When parallelism in processors was first introduced, marketers explained it as “just like having two processors on one chip.” Few statements could have been more false. Whenever you delegate a job to a group, the first problem appears to be dividing up the responsibilities. In practice, this ends up being the second problem; the real first problem becomes “making sure everyone’s on the same page.”
Chip architects describe this problem with, literally, the same words. The “same page” in the context of processors is the cache — the batch of high-speed memory that copies pages of lower-speed DRAM. Intel processors tend to include shared caches, but at the lowest level, each core has its own. As with any multi-user database, the trick is to enable every user to see the most current and accurate copy of the data; if one user changes the data, that change has to eventually be reflected in every other user’s view of it.
Cache incoherence
There are plenty of mechanisms for achieving this level of accuracy with processor cores, for what’s called cache coherence. The problem with most of them is that, when the size of your core stack grows, the complexity of each mechanism increases. Soon, whatever time was saved by having caches in the first place is more than usurped by time spent keeping the caches in order, and the more cores you have, the slower the processor becomes.
Researchers at the Massachusetts Institute of Technology (MIT) are attacking this problem by applying a kind of Internet-style architecture to a network of cores: one where messages from one cache are broadcast in the general direction of all the others, and routers of a sort direct those messages where they need to go.

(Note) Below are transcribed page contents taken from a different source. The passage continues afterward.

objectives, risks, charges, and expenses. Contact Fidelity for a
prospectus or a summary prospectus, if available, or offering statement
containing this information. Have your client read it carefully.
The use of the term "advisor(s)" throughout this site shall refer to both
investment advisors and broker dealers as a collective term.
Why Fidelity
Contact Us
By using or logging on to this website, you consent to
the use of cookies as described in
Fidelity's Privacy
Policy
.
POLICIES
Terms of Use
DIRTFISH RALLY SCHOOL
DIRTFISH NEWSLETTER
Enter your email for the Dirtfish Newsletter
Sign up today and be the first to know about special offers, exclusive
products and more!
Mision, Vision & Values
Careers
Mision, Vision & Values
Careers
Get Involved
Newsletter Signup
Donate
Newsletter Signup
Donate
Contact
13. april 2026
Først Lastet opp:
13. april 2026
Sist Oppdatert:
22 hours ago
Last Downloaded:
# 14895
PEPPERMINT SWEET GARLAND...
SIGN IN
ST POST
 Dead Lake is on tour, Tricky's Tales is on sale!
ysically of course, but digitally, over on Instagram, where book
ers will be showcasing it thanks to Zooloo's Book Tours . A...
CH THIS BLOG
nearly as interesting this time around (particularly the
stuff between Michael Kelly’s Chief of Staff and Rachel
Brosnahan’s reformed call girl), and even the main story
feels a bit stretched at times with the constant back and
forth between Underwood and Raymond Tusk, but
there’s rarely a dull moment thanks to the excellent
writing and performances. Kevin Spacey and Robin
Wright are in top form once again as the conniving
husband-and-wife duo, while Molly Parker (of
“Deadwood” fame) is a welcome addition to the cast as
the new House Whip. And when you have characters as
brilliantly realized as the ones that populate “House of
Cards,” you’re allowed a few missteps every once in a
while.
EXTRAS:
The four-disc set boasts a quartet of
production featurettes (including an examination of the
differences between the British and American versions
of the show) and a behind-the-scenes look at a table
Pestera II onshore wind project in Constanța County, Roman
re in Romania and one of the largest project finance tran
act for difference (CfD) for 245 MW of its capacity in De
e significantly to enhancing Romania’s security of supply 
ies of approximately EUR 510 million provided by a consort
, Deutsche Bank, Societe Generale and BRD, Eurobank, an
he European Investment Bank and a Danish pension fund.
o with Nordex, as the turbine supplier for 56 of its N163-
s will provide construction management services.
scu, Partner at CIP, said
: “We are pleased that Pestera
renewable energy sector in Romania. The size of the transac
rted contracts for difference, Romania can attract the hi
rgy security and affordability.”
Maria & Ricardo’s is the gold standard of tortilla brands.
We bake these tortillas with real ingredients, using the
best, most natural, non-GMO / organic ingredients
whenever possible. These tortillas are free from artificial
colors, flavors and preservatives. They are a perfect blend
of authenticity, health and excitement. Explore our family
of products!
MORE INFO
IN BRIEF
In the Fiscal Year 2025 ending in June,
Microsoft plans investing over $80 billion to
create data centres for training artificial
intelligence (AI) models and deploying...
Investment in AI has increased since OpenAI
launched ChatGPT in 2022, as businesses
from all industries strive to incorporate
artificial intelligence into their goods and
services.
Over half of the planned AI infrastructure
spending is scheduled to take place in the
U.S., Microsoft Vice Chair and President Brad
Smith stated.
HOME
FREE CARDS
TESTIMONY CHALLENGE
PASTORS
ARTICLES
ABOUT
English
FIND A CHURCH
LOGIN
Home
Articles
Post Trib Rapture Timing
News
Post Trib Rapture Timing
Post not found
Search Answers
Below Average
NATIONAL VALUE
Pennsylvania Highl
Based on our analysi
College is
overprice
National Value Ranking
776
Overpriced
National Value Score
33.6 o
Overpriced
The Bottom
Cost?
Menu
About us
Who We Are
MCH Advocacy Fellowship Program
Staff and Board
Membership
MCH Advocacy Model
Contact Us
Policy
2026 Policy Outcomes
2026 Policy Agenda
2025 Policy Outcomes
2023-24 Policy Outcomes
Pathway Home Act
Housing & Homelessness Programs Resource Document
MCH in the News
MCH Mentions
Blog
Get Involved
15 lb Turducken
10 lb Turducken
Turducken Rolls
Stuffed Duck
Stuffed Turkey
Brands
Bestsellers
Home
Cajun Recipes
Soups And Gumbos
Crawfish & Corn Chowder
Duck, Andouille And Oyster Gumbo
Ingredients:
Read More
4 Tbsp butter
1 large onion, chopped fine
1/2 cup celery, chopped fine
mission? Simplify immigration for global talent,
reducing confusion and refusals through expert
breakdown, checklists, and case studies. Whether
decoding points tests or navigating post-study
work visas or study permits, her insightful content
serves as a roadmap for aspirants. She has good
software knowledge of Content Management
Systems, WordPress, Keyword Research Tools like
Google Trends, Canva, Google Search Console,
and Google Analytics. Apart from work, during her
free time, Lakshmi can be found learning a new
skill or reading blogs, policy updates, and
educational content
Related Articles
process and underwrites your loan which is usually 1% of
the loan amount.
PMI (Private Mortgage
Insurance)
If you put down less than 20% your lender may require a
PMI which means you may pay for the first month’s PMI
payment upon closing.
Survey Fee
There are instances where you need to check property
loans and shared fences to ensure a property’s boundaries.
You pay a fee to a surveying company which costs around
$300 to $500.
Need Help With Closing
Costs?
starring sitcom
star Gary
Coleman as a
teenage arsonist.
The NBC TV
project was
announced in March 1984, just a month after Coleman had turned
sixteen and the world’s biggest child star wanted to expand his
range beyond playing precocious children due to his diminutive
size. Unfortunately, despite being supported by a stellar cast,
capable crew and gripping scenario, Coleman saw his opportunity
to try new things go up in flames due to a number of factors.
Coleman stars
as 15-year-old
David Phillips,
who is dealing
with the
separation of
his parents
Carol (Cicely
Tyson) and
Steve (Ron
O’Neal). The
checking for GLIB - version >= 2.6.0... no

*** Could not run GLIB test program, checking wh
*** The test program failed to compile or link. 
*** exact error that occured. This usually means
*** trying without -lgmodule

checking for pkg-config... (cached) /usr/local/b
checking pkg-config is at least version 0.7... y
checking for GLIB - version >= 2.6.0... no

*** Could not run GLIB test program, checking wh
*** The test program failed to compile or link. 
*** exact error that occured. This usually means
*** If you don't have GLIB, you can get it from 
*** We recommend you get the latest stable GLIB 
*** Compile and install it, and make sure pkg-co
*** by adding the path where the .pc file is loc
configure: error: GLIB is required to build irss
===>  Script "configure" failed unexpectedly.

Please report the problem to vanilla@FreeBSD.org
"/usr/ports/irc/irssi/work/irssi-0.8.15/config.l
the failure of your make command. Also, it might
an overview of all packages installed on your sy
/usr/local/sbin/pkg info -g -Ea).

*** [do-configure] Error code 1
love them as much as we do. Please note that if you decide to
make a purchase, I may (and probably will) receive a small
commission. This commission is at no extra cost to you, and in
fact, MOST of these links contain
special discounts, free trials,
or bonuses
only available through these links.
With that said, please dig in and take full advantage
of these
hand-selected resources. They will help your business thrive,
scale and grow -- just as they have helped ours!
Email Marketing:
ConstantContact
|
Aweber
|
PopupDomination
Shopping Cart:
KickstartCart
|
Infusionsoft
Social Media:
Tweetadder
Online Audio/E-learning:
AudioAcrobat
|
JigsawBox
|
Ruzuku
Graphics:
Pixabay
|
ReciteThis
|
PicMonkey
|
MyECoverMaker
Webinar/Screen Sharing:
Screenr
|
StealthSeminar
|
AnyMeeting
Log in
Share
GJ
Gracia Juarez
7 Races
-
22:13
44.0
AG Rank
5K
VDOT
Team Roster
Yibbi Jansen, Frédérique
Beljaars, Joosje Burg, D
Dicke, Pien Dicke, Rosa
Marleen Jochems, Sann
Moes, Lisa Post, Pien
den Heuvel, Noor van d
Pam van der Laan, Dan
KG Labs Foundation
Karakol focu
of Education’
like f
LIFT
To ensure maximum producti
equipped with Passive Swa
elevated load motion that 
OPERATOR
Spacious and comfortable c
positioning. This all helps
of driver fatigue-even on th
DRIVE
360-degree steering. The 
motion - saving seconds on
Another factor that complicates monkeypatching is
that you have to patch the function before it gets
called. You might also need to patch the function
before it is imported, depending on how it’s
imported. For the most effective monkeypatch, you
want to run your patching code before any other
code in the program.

If network coherence works for cloud databases of thousands of simultaneous users, maybe it can work for a microchip database of 36.
The name for this new MIT approach at once conjures up memories of Charles Schulz’ “Peanuts” strip and the movie “Dirty Harry:” SCORPIO stands for Snoopy COherent Research Processor with Interconnect Ordering, and core architects are already well-accustomed to the phrase “Snoopy coherence.” It’s actually one of the simpler forms of cache coherence, which experts had actually suggested should be abandoned as the core count continued to rise.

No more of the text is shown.